I wrote Tough Luck with the help of a class of thirteen/fourteen year-olds when I was on a writers’ residency at Hall Cross school in Doncaster. It was the children’s decision that the subject of the novel should be ‘us’. Together we invented a school that could have been theirs; teachers who might have taught them, children who were a bit like themselves. None of the story is true, but it could have been. It all takes place in one term, but in that time a lot has been discovered.
I proposed that the three main characters, Nasim, Sprat and Twagger, should all have something in common, though they themselves don’t know it. It was the real class who suggested overwhelmingly what this common link might be, and it is that all three live with just one parent. The change in the structure of family life is very relevant and obviously very important to young people today, and Sprat’s confused loyalties between his father and his absent mother represented much of what the class expressed.

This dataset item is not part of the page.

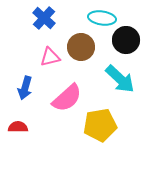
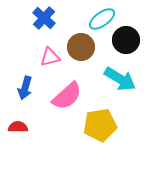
cyan ellipse: moved 1 px down; rotated 44 degrees counterclockwise
cyan arrow: rotated 12 degrees counterclockwise
pink semicircle: moved 2 px up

But it wasn’t the only theme that I was encouraged to explore. Several of the children came from Asian families, and they wanted to make sure that their culture should be represented. With their help I developed Nasim. Her storyline, arising from the conflict between European and Islamic values, was suggested by them.
The children also wanted to explore the theme of isolation, and Twagger was developed as a child who failed to fit in at school because of emotional problems in his home life. He became the outsider, and the whole class unites against him until Sprat and Caroline begin to realise that not everything is his fault.
The enthusiasm of the class was a major inspiration in the writing of Tough Luck. They saw themselves and their friends in the characters, and they recognised school as a backdrop, sometimes a sanctuary, for intense personal dramas.
How did I write it? During the residency I visited the school eleven times, and spent just a total of eleven hours with that class. In our first meeting we talked about friendship, bullying, pocket money, music, holidays, love, dreams, families, school – and I began to have a strong idea of what it was like to be 13–14. I divided the class into small groups and each of them had a character to think about. I asked them questions like – what is the character’s favourite food, music, clothes – what are their bedrooms like, do they have any special things that they never want to lose etc. I would invent a scene and ask the groups to write it and I would write my version. Then we would read them out to each other and compare notes. By the end of the residency we had a fifty-page book which we called Twagger, printed out on the school computer. I developed it then on my own, building up the plot and the characters, visiting the mosque and speaking to the Imam, trying to bring together all the different threads that we had explored in the classroom. In the end, only one person can write a book, but I kept in touch with the class and when the new book, Tough Luck, was published we had a big launch party at the school. The press and television came, and all the children tasted fame that day! The class and their teacher were photographed for the back of the hardback, and all their names are printed inside the book, and every year I send a fixed sum, to a charity called Action Aid, on behalf of Hall Cross School.